Work required -
Whenever a line in the data contains "емкость", show that line.

Data records -
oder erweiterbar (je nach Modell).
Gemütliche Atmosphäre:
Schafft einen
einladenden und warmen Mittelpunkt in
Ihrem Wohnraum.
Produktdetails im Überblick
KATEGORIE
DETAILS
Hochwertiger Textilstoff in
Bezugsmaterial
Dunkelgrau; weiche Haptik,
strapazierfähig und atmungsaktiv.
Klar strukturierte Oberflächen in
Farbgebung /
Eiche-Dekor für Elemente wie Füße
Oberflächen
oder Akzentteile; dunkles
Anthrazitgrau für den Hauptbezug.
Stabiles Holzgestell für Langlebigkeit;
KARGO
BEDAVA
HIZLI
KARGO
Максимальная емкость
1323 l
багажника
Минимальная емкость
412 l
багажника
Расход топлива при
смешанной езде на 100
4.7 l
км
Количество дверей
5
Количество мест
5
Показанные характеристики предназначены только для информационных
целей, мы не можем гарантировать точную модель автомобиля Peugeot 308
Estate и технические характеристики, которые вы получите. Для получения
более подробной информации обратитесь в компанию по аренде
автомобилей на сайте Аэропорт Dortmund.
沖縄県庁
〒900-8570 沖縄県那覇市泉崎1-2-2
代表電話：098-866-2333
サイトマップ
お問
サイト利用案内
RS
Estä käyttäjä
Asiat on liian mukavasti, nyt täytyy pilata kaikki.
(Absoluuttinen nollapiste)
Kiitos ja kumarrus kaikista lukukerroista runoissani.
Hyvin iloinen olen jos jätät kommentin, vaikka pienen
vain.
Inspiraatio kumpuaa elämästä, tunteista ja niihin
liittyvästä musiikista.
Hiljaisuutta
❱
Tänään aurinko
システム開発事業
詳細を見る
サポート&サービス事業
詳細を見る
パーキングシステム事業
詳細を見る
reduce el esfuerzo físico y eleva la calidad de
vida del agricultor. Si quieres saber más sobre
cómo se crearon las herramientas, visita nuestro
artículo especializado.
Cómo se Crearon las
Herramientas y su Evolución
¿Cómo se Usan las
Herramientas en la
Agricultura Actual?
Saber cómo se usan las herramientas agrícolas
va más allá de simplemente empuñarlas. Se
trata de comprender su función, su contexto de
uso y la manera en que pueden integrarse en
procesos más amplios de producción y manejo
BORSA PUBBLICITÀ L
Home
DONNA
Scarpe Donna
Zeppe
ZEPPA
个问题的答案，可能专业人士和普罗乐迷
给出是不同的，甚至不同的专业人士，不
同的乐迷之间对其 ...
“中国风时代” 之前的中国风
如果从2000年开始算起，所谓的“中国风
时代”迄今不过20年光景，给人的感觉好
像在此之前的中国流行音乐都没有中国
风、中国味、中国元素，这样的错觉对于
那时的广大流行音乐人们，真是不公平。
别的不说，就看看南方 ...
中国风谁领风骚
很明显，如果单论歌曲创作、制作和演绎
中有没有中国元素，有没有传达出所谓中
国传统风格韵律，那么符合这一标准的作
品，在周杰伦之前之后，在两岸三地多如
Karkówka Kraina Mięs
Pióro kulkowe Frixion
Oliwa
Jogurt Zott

Task solution -
Максимальная емкость
Минимальная емкость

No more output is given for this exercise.